On Wednesday, Blazer testified that his experience at securing football players as clients served him well in targeting basketball players.

“Timing is everything,” he said. “If a family member asks you to get something and you didn’t do it, that relationship could be lost. … If you don’t take advantage of what somebody’s asking, they’re just going to get it from somebody else.”

As a prosecutor played audio and video recorded meetings in court, Blazer analyzed them, including one in which the participants spoke of how compromised college basketball coaches were once they accepted cash.

“You have a ton of leverage over a college coach,” Blazer said. “They could get fired.”

Prosecutors played one recorded conversation in which former assistant basketball coach Lamont Evans, who has coached at South Carolina and Oklahoma State, complained to Blazer that he hadn’t been paid his full $2,500 monthly fee.

Boone asked Blazer what Evans meant when he told him that if he wasn’t fully paid, he could “get it back from somebody else.”

Blazer said Evans meant “he could easily find another financial adviser, business adviser, to step in and take our place.”

Then Evans was heard on the tape bragging that he’d keep competitors out of the way if he was properly compensated.

“Anybody else that comes along, I’m going to bury them,” Evans said.

Evans has pleaded guilty, along with former assistant basketball coaches Tony Bland at USC, Emanuel “Book” Richardson at Arizona and Chuck Person at Auburn University.

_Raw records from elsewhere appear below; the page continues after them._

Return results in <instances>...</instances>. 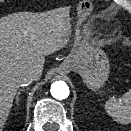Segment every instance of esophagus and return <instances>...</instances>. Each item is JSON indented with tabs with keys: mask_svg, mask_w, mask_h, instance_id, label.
<instances>
[{
	"mask_svg": "<svg viewBox=\"0 0 131 131\" xmlns=\"http://www.w3.org/2000/svg\"><path fill=\"white\" fill-rule=\"evenodd\" d=\"M68 68H69V66H68L67 64H63V65L60 67L59 72H60L61 74H66V73L68 72Z\"/></svg>",
	"mask_w": 131,
	"mask_h": 131,
	"instance_id": "1",
	"label": "esophagus"
}]
</instances>
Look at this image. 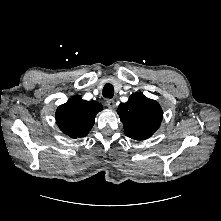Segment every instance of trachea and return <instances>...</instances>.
Returning a JSON list of instances; mask_svg holds the SVG:
<instances>
[{"instance_id":"trachea-1","label":"trachea","mask_w":221,"mask_h":221,"mask_svg":"<svg viewBox=\"0 0 221 221\" xmlns=\"http://www.w3.org/2000/svg\"><path fill=\"white\" fill-rule=\"evenodd\" d=\"M103 96L105 98H112L114 96V87L108 83L103 87Z\"/></svg>"}]
</instances>
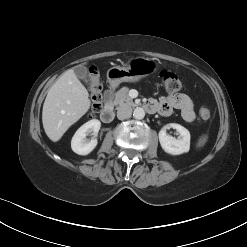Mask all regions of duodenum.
Instances as JSON below:
<instances>
[{
	"label": "duodenum",
	"instance_id": "obj_1",
	"mask_svg": "<svg viewBox=\"0 0 247 247\" xmlns=\"http://www.w3.org/2000/svg\"><path fill=\"white\" fill-rule=\"evenodd\" d=\"M111 96V89L107 90L105 93V106L101 112V119L104 123H110L114 118V109L113 105L109 102ZM145 108L149 111H156L155 106H150L149 103L145 105Z\"/></svg>",
	"mask_w": 247,
	"mask_h": 247
}]
</instances>
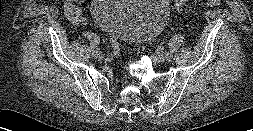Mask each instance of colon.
Instances as JSON below:
<instances>
[{
  "mask_svg": "<svg viewBox=\"0 0 253 131\" xmlns=\"http://www.w3.org/2000/svg\"><path fill=\"white\" fill-rule=\"evenodd\" d=\"M189 0H172V6L175 9H180L183 7ZM222 0H207V4L209 6H216L221 3ZM111 44L113 47L114 54L117 55L119 53V44L115 38H111Z\"/></svg>",
  "mask_w": 253,
  "mask_h": 131,
  "instance_id": "colon-1",
  "label": "colon"
}]
</instances>
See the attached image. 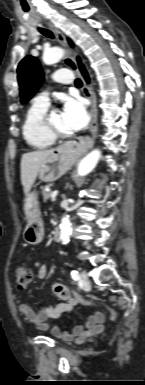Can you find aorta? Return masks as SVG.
<instances>
[{
	"label": "aorta",
	"instance_id": "1",
	"mask_svg": "<svg viewBox=\"0 0 145 385\" xmlns=\"http://www.w3.org/2000/svg\"><path fill=\"white\" fill-rule=\"evenodd\" d=\"M65 51L61 48L55 47L48 51H46L43 55V61L45 64L50 65L54 64L63 57ZM101 156V152L98 149H95L88 153L79 163L78 165V175L85 176L90 173L95 166L97 165ZM71 232V223L69 220V216L66 215L62 218L60 224V240L63 244H67L69 242Z\"/></svg>",
	"mask_w": 145,
	"mask_h": 385
}]
</instances>
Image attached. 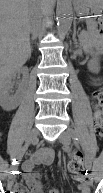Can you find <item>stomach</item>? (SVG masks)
Returning a JSON list of instances; mask_svg holds the SVG:
<instances>
[{
    "label": "stomach",
    "mask_w": 103,
    "mask_h": 193,
    "mask_svg": "<svg viewBox=\"0 0 103 193\" xmlns=\"http://www.w3.org/2000/svg\"><path fill=\"white\" fill-rule=\"evenodd\" d=\"M74 7L81 15L100 14L103 10V0H74Z\"/></svg>",
    "instance_id": "stomach-1"
}]
</instances>
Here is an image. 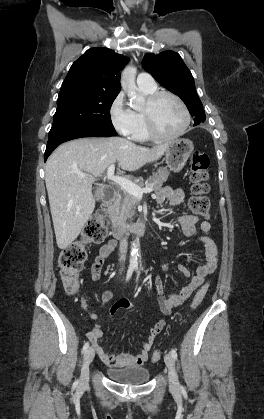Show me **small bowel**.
I'll list each match as a JSON object with an SVG mask.
<instances>
[{
    "label": "small bowel",
    "mask_w": 264,
    "mask_h": 419,
    "mask_svg": "<svg viewBox=\"0 0 264 419\" xmlns=\"http://www.w3.org/2000/svg\"><path fill=\"white\" fill-rule=\"evenodd\" d=\"M185 192L181 188L173 189L169 186L159 189L156 193V201L160 204L168 202L170 206H176L184 201ZM210 215L208 213L195 216L183 215L175 218V222L180 226L184 236L191 237L196 232V227L199 225L200 234L198 242L204 248V262L197 269L195 274L191 275L189 270L180 265L178 270L189 278L188 283L183 286L177 294L165 295L161 279L155 277L154 283L157 292V299L162 312L169 315L174 307L184 303L191 294L203 284L205 278L210 275L217 267L218 262V249L214 241L209 236L211 230ZM115 240H109L102 245L94 258L90 268V276L93 281H98L101 278V271L105 259L116 247ZM164 270L168 269L166 264L162 265ZM110 291L106 290L102 294V301L108 303L111 300ZM86 307V304H84ZM128 307L126 300H118L110 308V316L113 317L120 309ZM92 319H96L94 313H90ZM166 325L165 320H159L148 332L146 340L143 342L139 353L137 354H111L108 353L101 345L102 342V329L96 325L91 331L87 333V337L91 345L101 359V361L109 367L121 368L130 366H142L149 357L156 336L163 330Z\"/></svg>",
    "instance_id": "1"
}]
</instances>
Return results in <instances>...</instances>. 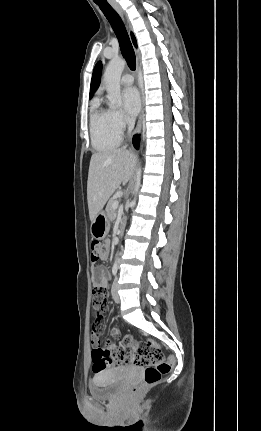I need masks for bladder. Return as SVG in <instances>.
<instances>
[{
	"label": "bladder",
	"instance_id": "1",
	"mask_svg": "<svg viewBox=\"0 0 261 431\" xmlns=\"http://www.w3.org/2000/svg\"><path fill=\"white\" fill-rule=\"evenodd\" d=\"M124 374L120 370H106L97 373L89 383V393L94 398L116 397L123 388Z\"/></svg>",
	"mask_w": 261,
	"mask_h": 431
}]
</instances>
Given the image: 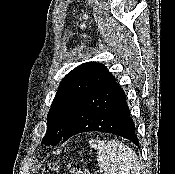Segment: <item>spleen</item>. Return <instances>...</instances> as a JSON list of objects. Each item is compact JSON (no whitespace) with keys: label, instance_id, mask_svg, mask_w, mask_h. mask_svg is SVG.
<instances>
[{"label":"spleen","instance_id":"spleen-1","mask_svg":"<svg viewBox=\"0 0 175 174\" xmlns=\"http://www.w3.org/2000/svg\"><path fill=\"white\" fill-rule=\"evenodd\" d=\"M97 150L98 166L104 174H140L136 153L117 140H90Z\"/></svg>","mask_w":175,"mask_h":174}]
</instances>
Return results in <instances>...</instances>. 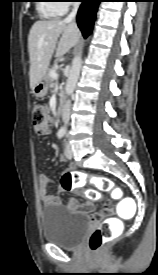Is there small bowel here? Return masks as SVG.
<instances>
[{
	"label": "small bowel",
	"instance_id": "small-bowel-1",
	"mask_svg": "<svg viewBox=\"0 0 158 275\" xmlns=\"http://www.w3.org/2000/svg\"><path fill=\"white\" fill-rule=\"evenodd\" d=\"M50 129L51 128L47 129L42 134L49 133ZM60 160L65 161V158L61 157ZM74 168H75V165L71 164L67 168V171H72ZM52 183H53V180L50 177H48L47 175H45V174L39 175L38 190H39V195H40L41 201L43 202L44 205H57L60 203V199L57 196L50 194L48 191L49 185ZM60 189H62L61 186H60ZM67 206L71 210L87 213L93 217H96L98 214L94 211V205L92 204V202H85V203L81 204L75 198H69L67 200Z\"/></svg>",
	"mask_w": 158,
	"mask_h": 275
}]
</instances>
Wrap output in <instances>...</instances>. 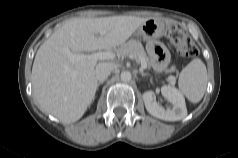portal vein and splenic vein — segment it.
Here are the masks:
<instances>
[{
  "mask_svg": "<svg viewBox=\"0 0 238 158\" xmlns=\"http://www.w3.org/2000/svg\"><path fill=\"white\" fill-rule=\"evenodd\" d=\"M66 53L71 62H78L83 59H93V60H110L114 59L115 54L112 52H97L93 54H74L70 50H66ZM147 68L146 63H141V70Z\"/></svg>",
  "mask_w": 238,
  "mask_h": 158,
  "instance_id": "1",
  "label": "portal vein and splenic vein"
}]
</instances>
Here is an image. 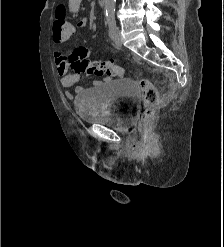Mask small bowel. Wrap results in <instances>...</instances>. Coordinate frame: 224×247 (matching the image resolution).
<instances>
[{"mask_svg": "<svg viewBox=\"0 0 224 247\" xmlns=\"http://www.w3.org/2000/svg\"><path fill=\"white\" fill-rule=\"evenodd\" d=\"M70 5L74 11H76L79 7L80 0H69ZM88 24V19L86 17H83L78 20L76 25L74 26L75 31L77 30H82L83 28L86 27ZM53 42L57 47L63 46L67 41L60 40L58 38L53 37ZM54 62L56 66L57 73L60 77V82L61 85L64 88H70L71 86L74 85L75 82L78 81L79 79V74L77 73H69V64H68V58L67 56L63 53L62 50L57 49L54 52ZM81 91L80 88H77L74 92L72 91H66L65 96L68 99H73L77 93Z\"/></svg>", "mask_w": 224, "mask_h": 247, "instance_id": "obj_1", "label": "small bowel"}]
</instances>
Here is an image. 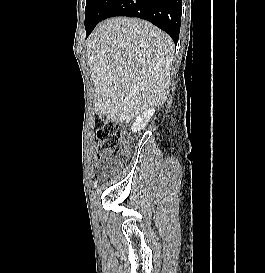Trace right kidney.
I'll return each mask as SVG.
<instances>
[{
    "instance_id": "obj_1",
    "label": "right kidney",
    "mask_w": 265,
    "mask_h": 273,
    "mask_svg": "<svg viewBox=\"0 0 265 273\" xmlns=\"http://www.w3.org/2000/svg\"><path fill=\"white\" fill-rule=\"evenodd\" d=\"M154 112H155L154 108H149L148 110L138 115L135 119V122L132 124V127H131L132 132L135 133L145 128L150 118L153 116Z\"/></svg>"
}]
</instances>
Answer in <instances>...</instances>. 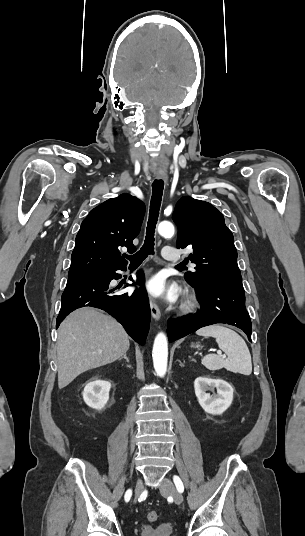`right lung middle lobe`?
<instances>
[{"label":"right lung middle lobe","instance_id":"dd1d6c3e","mask_svg":"<svg viewBox=\"0 0 305 536\" xmlns=\"http://www.w3.org/2000/svg\"><path fill=\"white\" fill-rule=\"evenodd\" d=\"M105 275H106V273L102 272V273H96V274H92V275H88V276L94 277V278H103Z\"/></svg>","mask_w":305,"mask_h":536}]
</instances>
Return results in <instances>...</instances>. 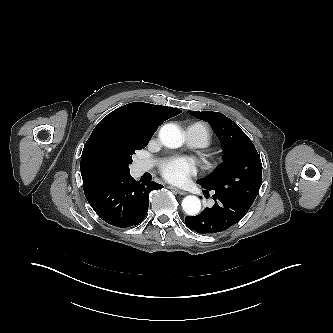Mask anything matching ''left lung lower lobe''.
I'll return each mask as SVG.
<instances>
[{"instance_id":"left-lung-lower-lobe-1","label":"left lung lower lobe","mask_w":333,"mask_h":333,"mask_svg":"<svg viewBox=\"0 0 333 333\" xmlns=\"http://www.w3.org/2000/svg\"><path fill=\"white\" fill-rule=\"evenodd\" d=\"M209 190H204L208 193ZM215 204L206 208L199 215L185 218L187 227L201 234H215L222 232L239 222L250 209L245 202L215 193Z\"/></svg>"}]
</instances>
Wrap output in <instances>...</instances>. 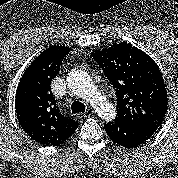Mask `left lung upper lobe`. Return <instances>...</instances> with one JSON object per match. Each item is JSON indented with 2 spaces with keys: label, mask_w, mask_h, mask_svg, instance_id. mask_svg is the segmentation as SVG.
<instances>
[{
  "label": "left lung upper lobe",
  "mask_w": 178,
  "mask_h": 178,
  "mask_svg": "<svg viewBox=\"0 0 178 178\" xmlns=\"http://www.w3.org/2000/svg\"><path fill=\"white\" fill-rule=\"evenodd\" d=\"M91 54L115 88L118 98L115 119L160 126L167 112L168 95L154 60L124 42Z\"/></svg>",
  "instance_id": "5c2ea615"
}]
</instances>
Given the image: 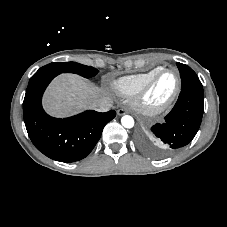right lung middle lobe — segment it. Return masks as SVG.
<instances>
[{
	"mask_svg": "<svg viewBox=\"0 0 227 227\" xmlns=\"http://www.w3.org/2000/svg\"><path fill=\"white\" fill-rule=\"evenodd\" d=\"M75 73L85 78L94 77L98 70L75 62H53L41 67L32 77L42 74Z\"/></svg>",
	"mask_w": 227,
	"mask_h": 227,
	"instance_id": "obj_1",
	"label": "right lung middle lobe"
}]
</instances>
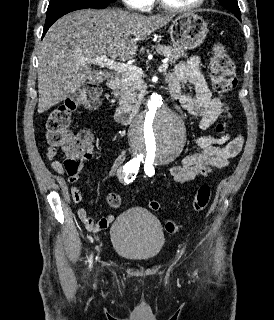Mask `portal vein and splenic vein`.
Wrapping results in <instances>:
<instances>
[{
    "label": "portal vein and splenic vein",
    "mask_w": 274,
    "mask_h": 320,
    "mask_svg": "<svg viewBox=\"0 0 274 320\" xmlns=\"http://www.w3.org/2000/svg\"><path fill=\"white\" fill-rule=\"evenodd\" d=\"M80 62H86V64H94V66H101V68H108V70H114V72H120L124 76H131V78H141L143 76V70L136 68V66H130V64H121V62H115V60H109L105 54H100L97 58H81ZM168 58L162 60L163 70H167Z\"/></svg>",
    "instance_id": "obj_1"
}]
</instances>
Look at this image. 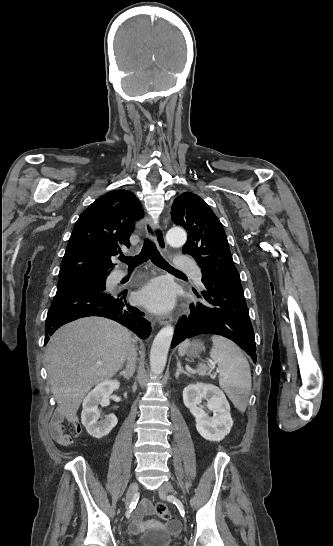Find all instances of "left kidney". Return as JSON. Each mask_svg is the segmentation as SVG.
<instances>
[{"label":"left kidney","instance_id":"left-kidney-1","mask_svg":"<svg viewBox=\"0 0 333 546\" xmlns=\"http://www.w3.org/2000/svg\"><path fill=\"white\" fill-rule=\"evenodd\" d=\"M206 400V406L215 413L210 417L200 405ZM183 401L195 417L198 433L206 440L221 441L230 433L233 420L230 405L223 391L213 384H190L183 390Z\"/></svg>","mask_w":333,"mask_h":546}]
</instances>
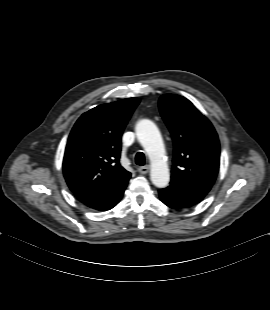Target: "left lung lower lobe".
Here are the masks:
<instances>
[{"label": "left lung lower lobe", "mask_w": 270, "mask_h": 310, "mask_svg": "<svg viewBox=\"0 0 270 310\" xmlns=\"http://www.w3.org/2000/svg\"><path fill=\"white\" fill-rule=\"evenodd\" d=\"M209 191V188L191 186L171 180L167 188L159 190V195L167 206L173 209H184L202 201Z\"/></svg>", "instance_id": "left-lung-lower-lobe-1"}]
</instances>
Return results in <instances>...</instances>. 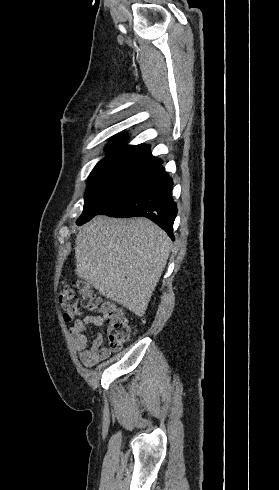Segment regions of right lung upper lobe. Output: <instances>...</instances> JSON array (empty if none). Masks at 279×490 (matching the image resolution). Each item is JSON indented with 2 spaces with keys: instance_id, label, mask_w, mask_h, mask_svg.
<instances>
[{
  "instance_id": "cb5924a9",
  "label": "right lung upper lobe",
  "mask_w": 279,
  "mask_h": 490,
  "mask_svg": "<svg viewBox=\"0 0 279 490\" xmlns=\"http://www.w3.org/2000/svg\"><path fill=\"white\" fill-rule=\"evenodd\" d=\"M126 139H128L127 135L115 136L106 146L108 154L98 164L118 161L140 164L162 163L159 158L152 156L149 145H125Z\"/></svg>"
}]
</instances>
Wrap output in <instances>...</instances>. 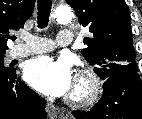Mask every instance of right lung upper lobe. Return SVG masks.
I'll return each mask as SVG.
<instances>
[{"mask_svg":"<svg viewBox=\"0 0 142 119\" xmlns=\"http://www.w3.org/2000/svg\"><path fill=\"white\" fill-rule=\"evenodd\" d=\"M35 0H0V53L6 52L9 31L23 28L32 15Z\"/></svg>","mask_w":142,"mask_h":119,"instance_id":"obj_1","label":"right lung upper lobe"}]
</instances>
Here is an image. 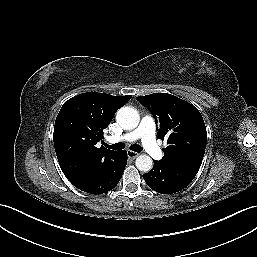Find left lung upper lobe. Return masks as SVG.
<instances>
[{
	"label": "left lung upper lobe",
	"mask_w": 257,
	"mask_h": 257,
	"mask_svg": "<svg viewBox=\"0 0 257 257\" xmlns=\"http://www.w3.org/2000/svg\"><path fill=\"white\" fill-rule=\"evenodd\" d=\"M154 114L158 136L167 139L161 161L199 170L205 153L207 132L199 110L171 94L154 93L136 98Z\"/></svg>",
	"instance_id": "1"
}]
</instances>
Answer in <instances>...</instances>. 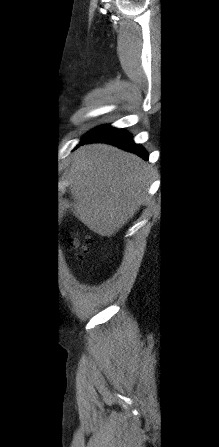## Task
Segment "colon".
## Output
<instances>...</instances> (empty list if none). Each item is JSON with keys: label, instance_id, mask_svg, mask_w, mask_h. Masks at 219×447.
Instances as JSON below:
<instances>
[{"label": "colon", "instance_id": "5ec220e1", "mask_svg": "<svg viewBox=\"0 0 219 447\" xmlns=\"http://www.w3.org/2000/svg\"><path fill=\"white\" fill-rule=\"evenodd\" d=\"M69 245H70V247L78 250L76 258L78 260H82L85 256V254L87 253L88 242L82 241V239L77 236H73L69 239Z\"/></svg>", "mask_w": 219, "mask_h": 447}]
</instances>
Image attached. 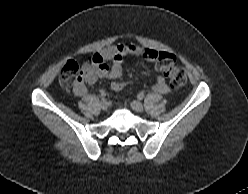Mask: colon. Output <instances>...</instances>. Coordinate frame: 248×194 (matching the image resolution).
<instances>
[{
	"label": "colon",
	"mask_w": 248,
	"mask_h": 194,
	"mask_svg": "<svg viewBox=\"0 0 248 194\" xmlns=\"http://www.w3.org/2000/svg\"><path fill=\"white\" fill-rule=\"evenodd\" d=\"M156 67L169 80L174 88L182 87L187 82L186 70L178 65L174 55L166 52H156L154 55ZM81 79L80 65L78 62L70 60L63 66L60 74V84L63 88H70ZM126 86L123 82H113L111 87L115 91L122 90Z\"/></svg>",
	"instance_id": "1"
}]
</instances>
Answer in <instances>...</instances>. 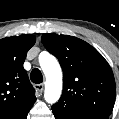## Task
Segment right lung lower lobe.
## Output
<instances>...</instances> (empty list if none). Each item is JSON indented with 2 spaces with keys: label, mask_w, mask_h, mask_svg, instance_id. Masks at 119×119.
Here are the masks:
<instances>
[{
  "label": "right lung lower lobe",
  "mask_w": 119,
  "mask_h": 119,
  "mask_svg": "<svg viewBox=\"0 0 119 119\" xmlns=\"http://www.w3.org/2000/svg\"><path fill=\"white\" fill-rule=\"evenodd\" d=\"M32 106H33V105H32ZM32 106H31V107H32ZM31 107L28 108L27 110H25L24 112L20 113V115H17V116L14 117V118H15V119H26V118H27V114H28L29 110L31 109Z\"/></svg>",
  "instance_id": "obj_1"
}]
</instances>
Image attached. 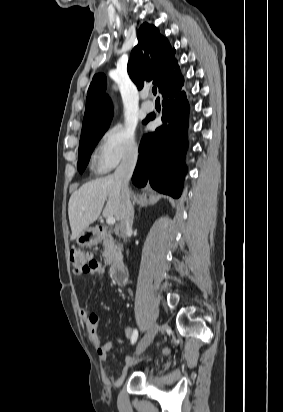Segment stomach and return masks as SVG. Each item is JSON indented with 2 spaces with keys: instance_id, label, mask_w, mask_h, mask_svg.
<instances>
[{
  "instance_id": "stomach-1",
  "label": "stomach",
  "mask_w": 283,
  "mask_h": 412,
  "mask_svg": "<svg viewBox=\"0 0 283 412\" xmlns=\"http://www.w3.org/2000/svg\"><path fill=\"white\" fill-rule=\"evenodd\" d=\"M98 236L92 228L85 229L77 238L76 243L81 247H89L97 244Z\"/></svg>"
}]
</instances>
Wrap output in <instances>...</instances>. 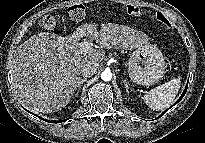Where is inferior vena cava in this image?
Masks as SVG:
<instances>
[{"label":"inferior vena cava","instance_id":"1","mask_svg":"<svg viewBox=\"0 0 205 143\" xmlns=\"http://www.w3.org/2000/svg\"><path fill=\"white\" fill-rule=\"evenodd\" d=\"M98 69V63L97 62H88L84 65V67L81 70V74L83 77H91L93 76Z\"/></svg>","mask_w":205,"mask_h":143}]
</instances>
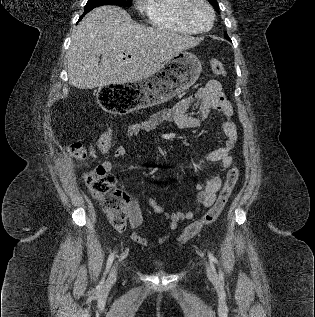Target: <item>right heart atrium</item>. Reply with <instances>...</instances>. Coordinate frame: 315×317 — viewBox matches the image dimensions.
Returning <instances> with one entry per match:
<instances>
[{"mask_svg":"<svg viewBox=\"0 0 315 317\" xmlns=\"http://www.w3.org/2000/svg\"><path fill=\"white\" fill-rule=\"evenodd\" d=\"M148 0H137V5L141 10H145Z\"/></svg>","mask_w":315,"mask_h":317,"instance_id":"1","label":"right heart atrium"}]
</instances>
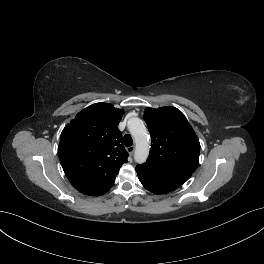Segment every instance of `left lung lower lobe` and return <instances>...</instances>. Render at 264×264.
Masks as SVG:
<instances>
[{
    "instance_id": "1",
    "label": "left lung lower lobe",
    "mask_w": 264,
    "mask_h": 264,
    "mask_svg": "<svg viewBox=\"0 0 264 264\" xmlns=\"http://www.w3.org/2000/svg\"><path fill=\"white\" fill-rule=\"evenodd\" d=\"M140 182L143 186L156 194H164L175 190L186 180L166 174L158 165L146 162L136 167Z\"/></svg>"
}]
</instances>
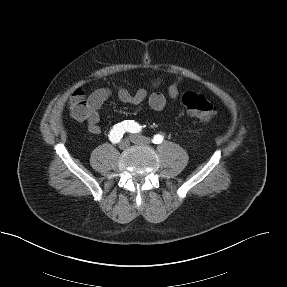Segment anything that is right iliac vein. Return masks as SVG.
I'll use <instances>...</instances> for the list:
<instances>
[{
  "instance_id": "1",
  "label": "right iliac vein",
  "mask_w": 287,
  "mask_h": 287,
  "mask_svg": "<svg viewBox=\"0 0 287 287\" xmlns=\"http://www.w3.org/2000/svg\"><path fill=\"white\" fill-rule=\"evenodd\" d=\"M129 145H130L129 140L128 139H124V140H122L120 142L119 147H120V149L124 150V149L128 148Z\"/></svg>"
}]
</instances>
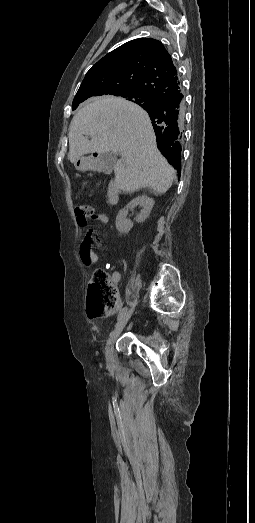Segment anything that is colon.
Wrapping results in <instances>:
<instances>
[{"label":"colon","mask_w":255,"mask_h":523,"mask_svg":"<svg viewBox=\"0 0 255 523\" xmlns=\"http://www.w3.org/2000/svg\"><path fill=\"white\" fill-rule=\"evenodd\" d=\"M80 225H86L93 217V208L88 204H80L75 208ZM88 316L96 318L115 313L120 306V300L111 276L102 268L93 271L88 286Z\"/></svg>","instance_id":"1"}]
</instances>
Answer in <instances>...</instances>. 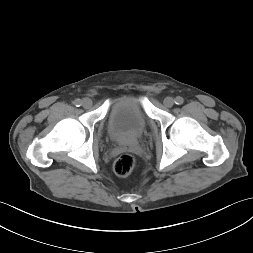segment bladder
Returning <instances> with one entry per match:
<instances>
[{"mask_svg":"<svg viewBox=\"0 0 253 253\" xmlns=\"http://www.w3.org/2000/svg\"><path fill=\"white\" fill-rule=\"evenodd\" d=\"M147 119L139 101L130 95L115 99L108 113V133L116 142L139 138L146 130Z\"/></svg>","mask_w":253,"mask_h":253,"instance_id":"obj_1","label":"bladder"}]
</instances>
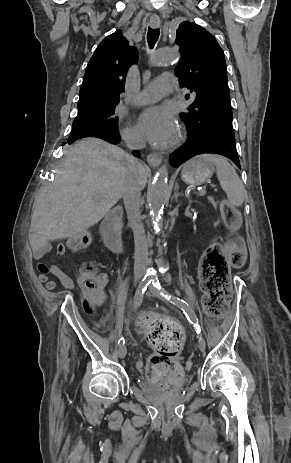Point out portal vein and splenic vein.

They await sentencing. Person had been scheduled for a June trial.

Lawyers for Dawkins and Code say their clients committed no crime.

Football rule changes

The NCAA Playing Rules Oversight Panel adjusted the targeting rule in college football, allowing video review officials to overturn calls if any element of the penalty cannot be confirmed.

The adjustment to the rule announced Tuesday means there will be no option for letting the call on the field “stand” during a targeting review. It must either be confirmed or overturned.

The panel also approved instituting a progressive penalty for targeting. Players who commit three targeting fouls in the same season are subject to a one-game suspension.

Overtime rules also were tweaked. If a game reaches a fifth overtime, teams will run alternating 2-point plays instead of starting another drive at the opponent’s 25-yard line.

The change was made to limit the number of plays from scrimmage and to bring the game to a conclusion.

Targeting, or illegal hits above the shoulders, would still result in a 15-yard penalty and ejection of the player who committed the foul. Players ejected in the second half would still be required to sit out the first half of the following game.

The goal of the rule adjustment is to call targeting more accurately and have fewer players ejected for borderline calls. The option to let a call on the field “stand” meant that the video review official didn’t find enough evidence to reverse the call, so the 15-yard penalty and player ejection remained in effect. The rule adjustment puts the onus on the replay official to make a definitive call.